After the King had done me this kindness, I went about as before proclaiming the teachings of The Buddha. Thereupon the King called me again and asked me, “Friend, on what business are you going about?” “The same as before, your majesty,“I replied. “Friend,” said the King, “A horse is not good enough for you; sit herein as you go about. “So saying, he presented me with a chariot drawn by four horses. In this way I went about preaching Dhamma.

Again, a third time the King heard my voice, whereupon he sent for me and asked me, “Friend, on what business are you going about?” “The same as before, your majesty,” I replied. “Friend,” said the King, “A chariot is not good enough for you.” And right away he presented me with a mansion, great wealth and a splendid set of jewels and at the same time he gave me an elephant.

Accordingly, I decorated myself with all my jewels and seated myself on the back of the elephant, and in this manner for eighty-four thousand years I went about performing the meritorious work of proclaiming The Buddha’s Dhamma.

And during all that time there was diffused from my body the fragrance of sandal and from my mouth the fragrance of the lotus.

This was my meritorious deed in a previous state of existence.

As Santati the king’s minister thus related the story of his meritorious deed in a previous state of existence, sitting cross-legged in the air, he applied himself to meditation on the element of heat and entered therein and straightway passed into Nibbāna.

Instantly flames burst from his body and consumed his flesh and blood, and his relics floated down like jasmine flowers. The Teacher asked for a pure white cloth to be spread, and his relics fell therein. The Teacher deposited them at a crossing of four highways, caused a shrine to be erected over them and said, “By doing reverence to these relics the populace will earn much merit.” The monks started up a discussion saying, “Santati the king’s minister attained Arahatship at the conclusion of the stanza, and though adorned and dressed like a king, sitting cross-legged in the air, passed into Nibbāna.
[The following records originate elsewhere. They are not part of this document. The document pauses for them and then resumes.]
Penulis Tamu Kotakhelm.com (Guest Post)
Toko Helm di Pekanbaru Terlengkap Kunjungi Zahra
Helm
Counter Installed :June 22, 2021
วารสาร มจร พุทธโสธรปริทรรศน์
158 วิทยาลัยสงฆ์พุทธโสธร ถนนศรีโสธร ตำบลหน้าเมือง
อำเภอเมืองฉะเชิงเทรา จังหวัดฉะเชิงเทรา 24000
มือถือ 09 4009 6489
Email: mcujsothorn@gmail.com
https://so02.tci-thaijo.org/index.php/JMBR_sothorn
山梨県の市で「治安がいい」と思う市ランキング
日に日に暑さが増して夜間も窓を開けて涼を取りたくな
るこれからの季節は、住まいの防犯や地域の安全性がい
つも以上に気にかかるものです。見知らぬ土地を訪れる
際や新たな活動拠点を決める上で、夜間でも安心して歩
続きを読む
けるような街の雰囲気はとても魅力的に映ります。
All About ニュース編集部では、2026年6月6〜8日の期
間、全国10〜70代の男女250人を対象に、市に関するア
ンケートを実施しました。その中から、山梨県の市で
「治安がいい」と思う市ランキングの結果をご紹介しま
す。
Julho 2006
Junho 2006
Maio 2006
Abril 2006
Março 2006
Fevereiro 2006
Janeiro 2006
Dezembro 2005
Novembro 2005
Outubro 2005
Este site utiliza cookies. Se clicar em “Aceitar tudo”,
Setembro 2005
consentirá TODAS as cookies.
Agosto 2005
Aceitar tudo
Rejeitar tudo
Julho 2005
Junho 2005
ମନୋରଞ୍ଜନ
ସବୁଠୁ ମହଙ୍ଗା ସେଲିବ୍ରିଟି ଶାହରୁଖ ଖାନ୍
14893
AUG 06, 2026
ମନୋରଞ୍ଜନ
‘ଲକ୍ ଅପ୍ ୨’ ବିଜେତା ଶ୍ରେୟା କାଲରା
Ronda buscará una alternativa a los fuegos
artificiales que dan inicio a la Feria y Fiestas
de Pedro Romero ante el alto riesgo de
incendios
Ought one to speak of him as an ‘ascetic’ or as a ‘Brahmin’?” At that moment the Teacher entered and asked the monks, “Monks, what is it that engages your attention as you sit here all gathered together?” When they told him, he said, “Monks, it is proper to speak of my son as an ascetic or Brahmin.”

So saying, he preached the teachings of The Buddha by pronouncing the following Stanza:

Alaṅkato cepi samaṃ careyya,
Santo danto niyato brahmacārī;
Sabbesu bhūtesu nidhāya daṇḍaṃ,
So brāhmaṇo so samaṇo sa bhikkhu.

142. Even though he is well adorned, if he practices the Dhamma, is calm, is restrained in senses, is established well in the path of Nibbāna, is celibate, and has given up violence towards all beings-he truly is a Brāhmin, an ascetic, a monk.

Dear Dhamma friends, it’s amazing! When you do something wholesome, it doesn’t go wrong. It brings you well being. Only by practicing this Dhamma wholeheartedly we can seek refuge in this Gautama Buddha’s dispensation.